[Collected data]

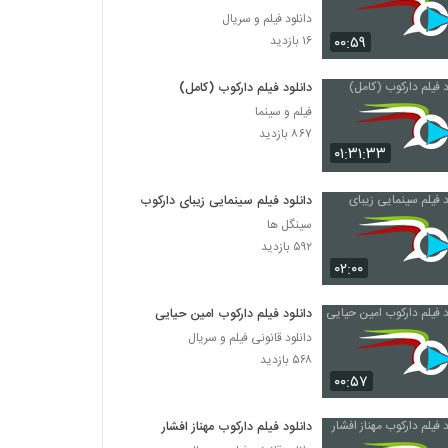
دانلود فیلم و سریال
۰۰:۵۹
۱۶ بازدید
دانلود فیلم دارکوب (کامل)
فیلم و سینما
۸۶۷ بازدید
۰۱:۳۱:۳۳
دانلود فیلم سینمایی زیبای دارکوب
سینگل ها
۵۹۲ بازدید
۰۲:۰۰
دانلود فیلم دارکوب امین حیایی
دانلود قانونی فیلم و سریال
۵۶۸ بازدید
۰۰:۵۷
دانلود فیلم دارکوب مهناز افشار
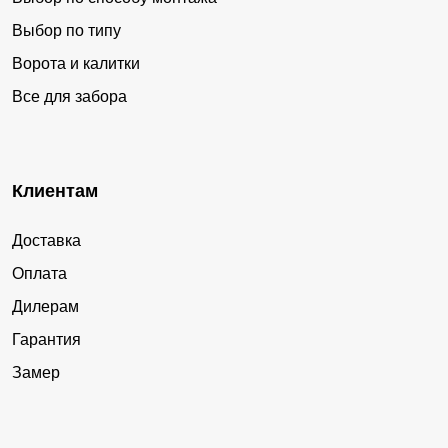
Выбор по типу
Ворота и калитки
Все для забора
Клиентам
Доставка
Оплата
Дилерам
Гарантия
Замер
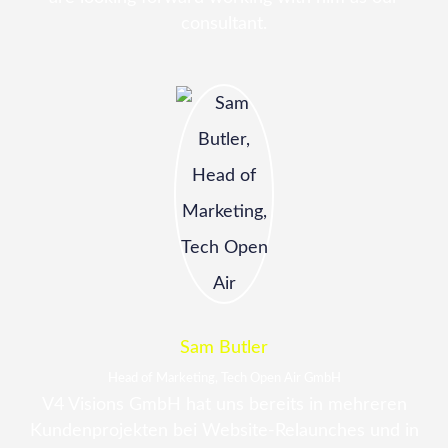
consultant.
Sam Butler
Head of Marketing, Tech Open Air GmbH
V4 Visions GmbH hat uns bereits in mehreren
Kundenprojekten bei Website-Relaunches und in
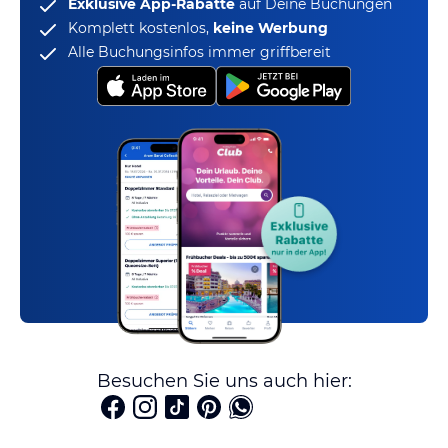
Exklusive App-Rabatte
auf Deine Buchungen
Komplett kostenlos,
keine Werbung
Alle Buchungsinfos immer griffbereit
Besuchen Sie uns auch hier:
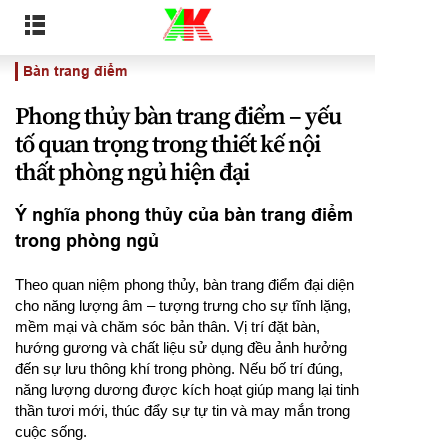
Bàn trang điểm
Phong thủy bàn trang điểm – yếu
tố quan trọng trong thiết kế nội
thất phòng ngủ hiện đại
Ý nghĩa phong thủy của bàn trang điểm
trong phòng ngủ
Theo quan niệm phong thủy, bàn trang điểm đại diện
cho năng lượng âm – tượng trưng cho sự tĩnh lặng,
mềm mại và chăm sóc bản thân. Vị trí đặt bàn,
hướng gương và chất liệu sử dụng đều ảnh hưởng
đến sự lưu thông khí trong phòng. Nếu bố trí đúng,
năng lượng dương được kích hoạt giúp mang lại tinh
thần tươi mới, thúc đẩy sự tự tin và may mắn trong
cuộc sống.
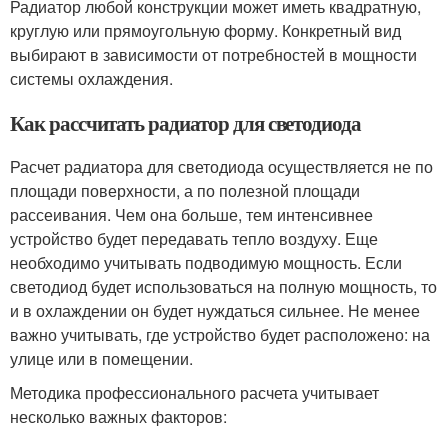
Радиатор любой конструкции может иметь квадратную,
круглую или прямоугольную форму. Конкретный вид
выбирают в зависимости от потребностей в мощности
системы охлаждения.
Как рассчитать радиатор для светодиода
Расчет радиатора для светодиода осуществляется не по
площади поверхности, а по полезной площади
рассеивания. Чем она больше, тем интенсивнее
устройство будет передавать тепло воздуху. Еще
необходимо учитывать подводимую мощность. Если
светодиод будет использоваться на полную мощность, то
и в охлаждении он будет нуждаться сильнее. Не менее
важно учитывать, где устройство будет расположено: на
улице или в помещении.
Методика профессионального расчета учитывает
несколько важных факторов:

◆ **YOUR INSTRUCTIONS**: Looking at the records above, please output exactly the lines that run from the one holding "важно учитывать, где" to the final line, and only those.

◆ **TASK SOLUTION**:
важно учитывать, где устройство будет расположено: на
улице или в помещении.
Методика профессионального расчета учитывает
несколько важных факторов:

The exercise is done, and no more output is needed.